Preston Folkestad, 22, of GC Cooling is entering the SEMA Battle of the Builders competition as a Young Gun.

The son of Bob Folkestad, a well-known engineer and sales professional in the aftermarket industry and owner of Creative Werks Inc., the distributor of GC Cooling, Preston was raised around insider knowledge of the industry. He has experience in design, engineering, fabrication, assembly, machining, welding and painting.

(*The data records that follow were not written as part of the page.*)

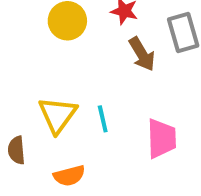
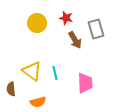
yellow triangle: (58, 115) -> (32, 71), turned -30

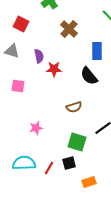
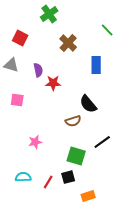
black semicircle: (89, 76) -> (88, 104), moved
cyan semicircle: (24, 163) -> (23, 177), size x0.7

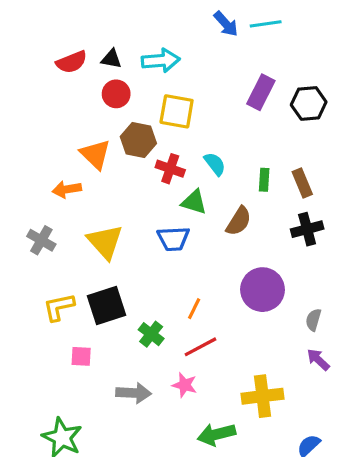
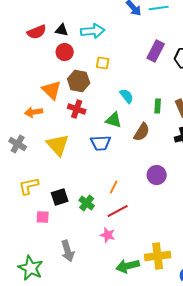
yellow square: (177, 111) -> (103, 63), size x0.6
red cross: (170, 169) -> (77, 109), moved
purple circle: (263, 290) -> (157, 175), size x0.7
black square: (107, 305) -> (60, 197), moved, size x0.7
gray arrow: (134, 393) -> (68, 251), moved, turned 70
yellow cross: (263, 396) -> (158, 256), moved

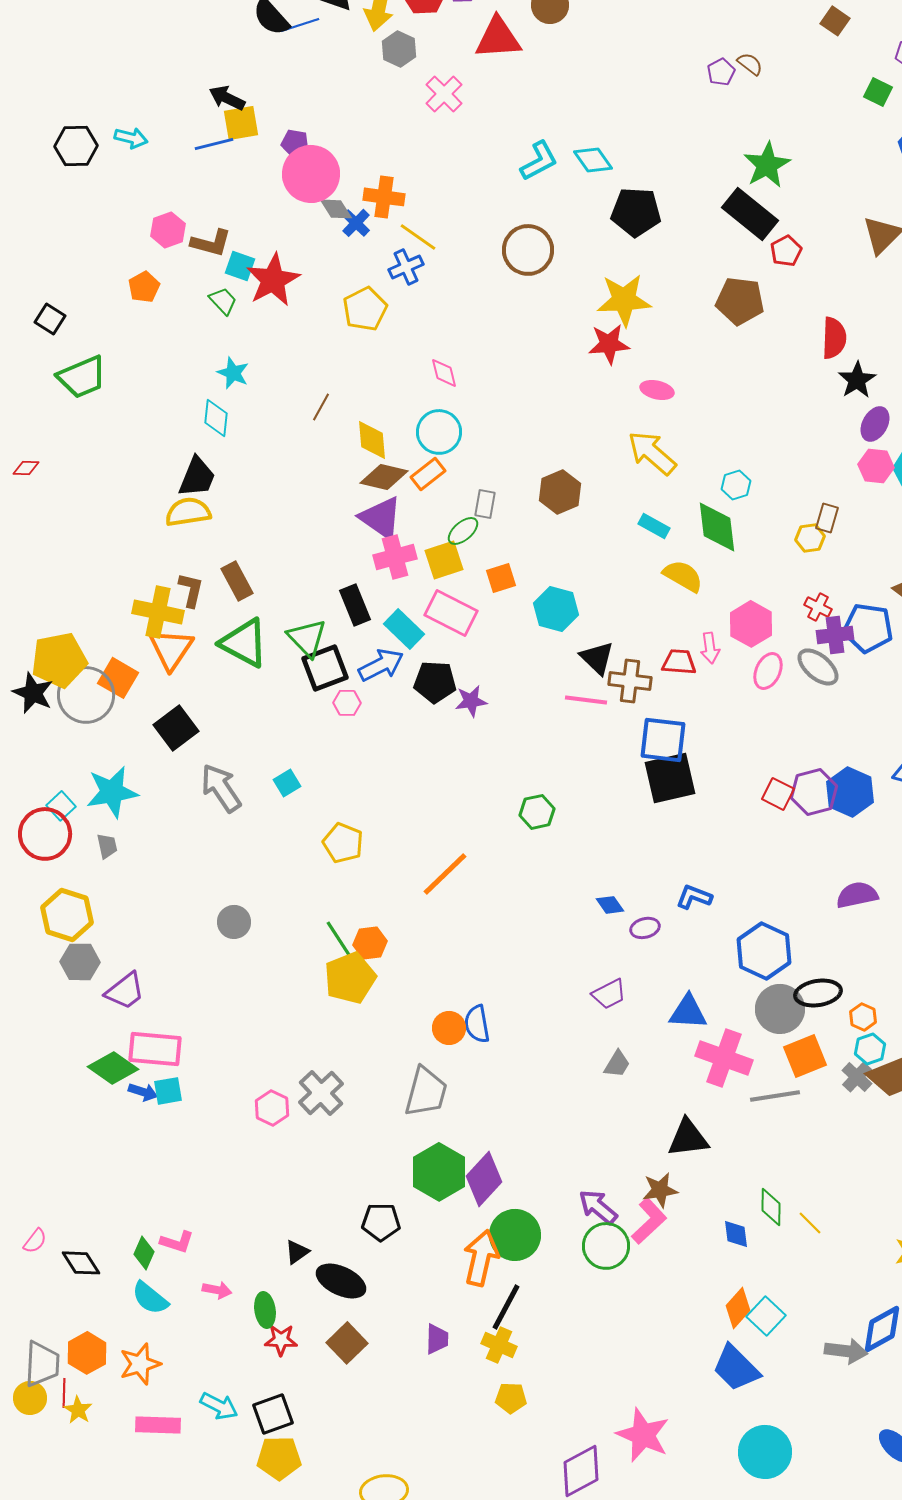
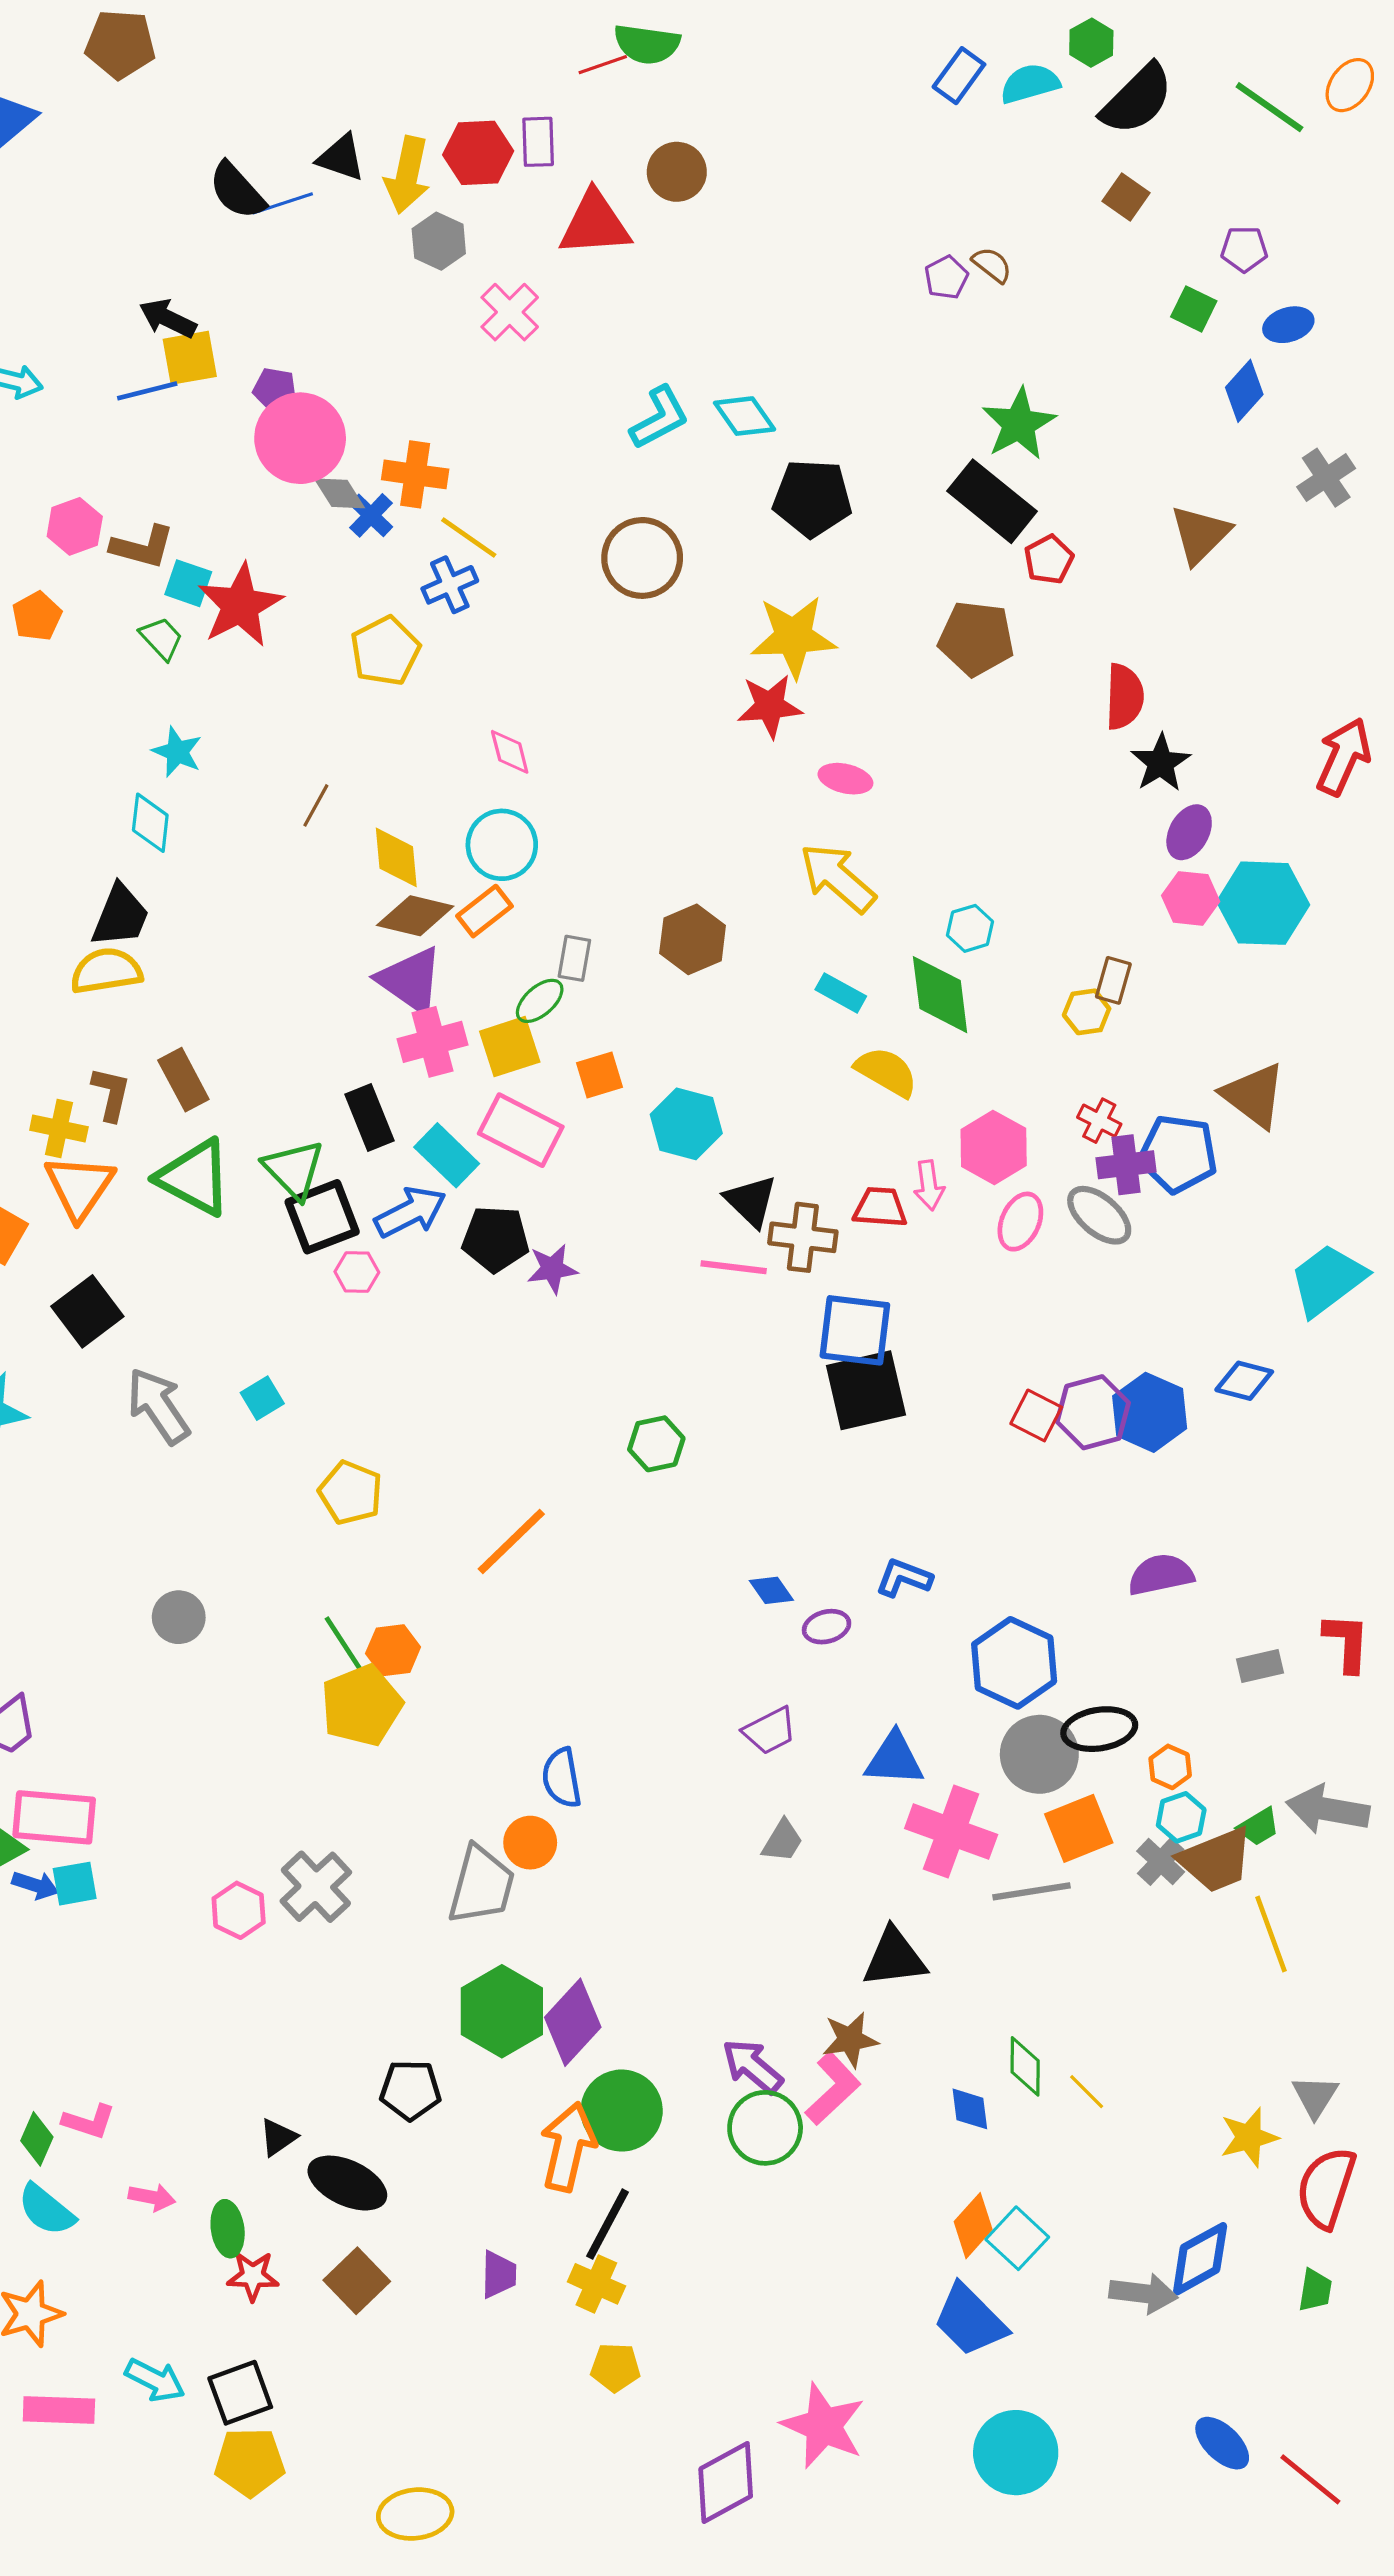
yellow cross: (158, 612) -> (59, 1129), size x0.7
orange circle: (449, 1028) -> (530, 1843), moved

In June 2017, Folkestad embarked on rebuilding the ’73 Chevrolet C10 he inherited from his great-grandfather Maurice “Buck” Heckart. The C10, named “Buck the Truck” in memory of Folkestad’s great-grandfather, was purchased new by Heckart in 1973. A World War II veteran who served in the 707 Tank division and was a motorcycle messenger and medic, Heckart was a major influence in Folkestad’s life. The C10 truck was used primarily on Heckart’s farm in rural Iowa. Folkestad drove it as his personal-use vehicle throughout high school and during his years at Iowa State.

When driving the truck in high school, Folkestad and his father cut the truck’s frame to transform it from a long-box C10 to a short box. The pair added a small-block engine and painted it flat black. For the SEMA Show, however, Folkestad knew he needed to create a masterpiece with the C10 in order to enter the truck into the Young Gun competition while honoring his great-grandfather’s memory. To do this, Preston decided to rebuild the truck as a street-ready, track-day-capable vehicle.

Folkestad spent more than 80 hours of the redesign correcting gaps and fitting the doors and fenders. Rust spots were fixed and rockers, cab corners and cab supports were replaced. The whole truck was skim coated with filler and blocked six times. The exterior was completed with a custom paint job by Chris Cope, using paint from House of Kolors. The C10 has a Kandy Orange color over an Orion Silver base. It is two-toned and has an airbrushed carbon-fiber pinstriped graphic.

The modified short-bed C10 was designed to be aggressive and race-ready. To lower the C10 an additional 2 in. with a notched frame, Folkestad elected to use a RideTech Sreet Grip rear suspension, a No Limit Engineering front crossmember with tubular control arms, RideTech coil-over shocks, a No Limit Engineering sway bar, and a power rack-and-pinion steering setup. He used Wilwood six-piston brakes with 14-in. calipers on the front, while four-piston brakes are used on the rear. Wilwood also supplied the master cylinder. The transmission is a 700R4 with a B&M 2600 RPM stall converter built by Ed Slivka.

For the engine, Folkestad chose to use custom aluminum heads from Automotive Machine Shop Services, a COMP Roller Cam with 4-7 firing order swap, an All American Billet front drive with ceramic coating, a single-plane intake manifold and scorpion shaft rocker arms. To further customize Buck the Truck, custom sheet-metal valve covers and a breather system with ceramic coating are under the hood. He opted for a custom FLUIDYNE radiator with GC Cooling’s High-Performance Series fans. 

Folkestad took the time to personally design the interior of the truck. From custom door panels, a hand-sculpted bench seat, an Alpine stereo system and more customizations, no part of the truck was overlooked. Vintage Air performance air conditioning and Dakota Digital Instruments were also added to the interior for a modern touch.
“Being able to design something from start to finish and work through every step of the build allowed me the opportunity to take my time and have a no-compromise attitude toward building Buck. We spent numerous hours trying to perfect everything from the stance to the overall design. My dad taught me everything I know, but this truck is a tribute to my great-grandfather, and I wanted to build this truck knowing he would be proud of it,” Folkestad said.